THE PROBLEM | Determine the number of lines in the entries below in which the word "clients" appears, and reply with that number only.

┏━━

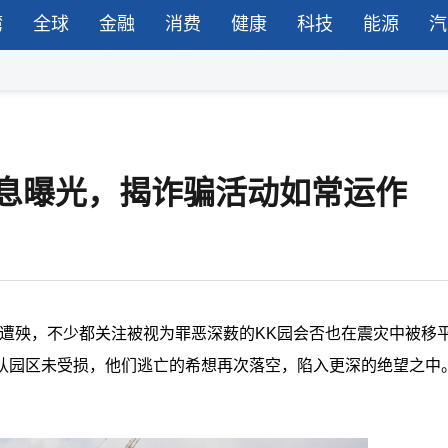
湾
全球
金融
消费
健康
科技
能源
汽
讯息曝光，揭诈骗活动如常运作
等遭殃，不少都关注被视为罪恶深薮的KK园会否也在震灾中被移
确认园区未受损，他们逃亡的希想再次落空，陷入更深的绝望之中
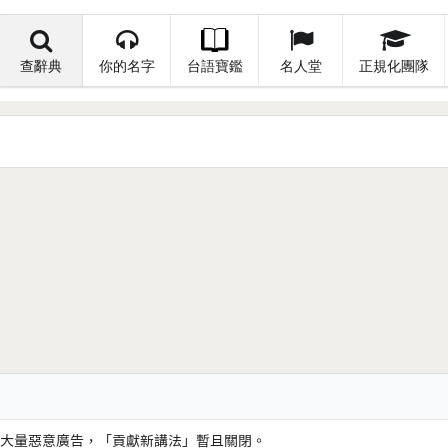
查辭典
你的名字
台語寶鑑
名人堂
正規化團隊
大量惡意廣告，「貢獻新講法」暫且關閉。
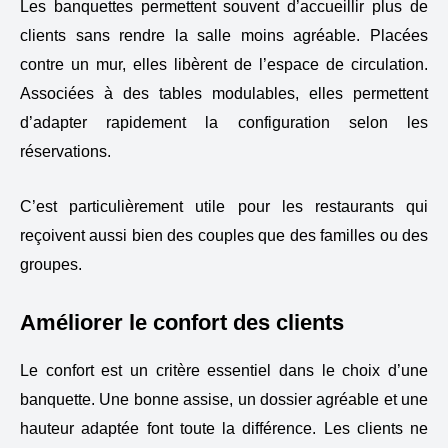
Les banquettes permettent souvent d’accueillir plus de
clients sans rendre la salle moins agréable. Placées
contre un mur, elles libèrent de l’espace de circulation.
Associées à des tables modulables, elles permettent
d’adapter rapidement la configuration selon les
réservations.
C’est particulièrement utile pour les restaurants qui
reçoivent aussi bien des couples que des familles ou des
groupes.
Améliorer le confort des clients
Le confort est un critère essentiel dans le choix d’une
banquette. Une bonne assise, un dossier agréable et une
hauteur adaptée font toute la différence. Les clients ne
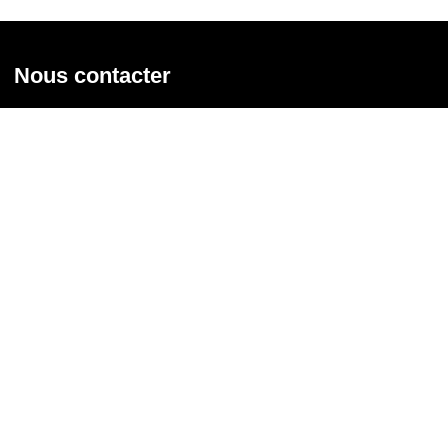
Nous contacter
Union syndicale Solidaires
31 rue de la Grange aux Belles - 75 010 Paris
01 58 39 30 20
Nous contacter
Nous suivre
Recevoir notre newsletter
Courriel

┗━━

EXERCISE ANSWER | 3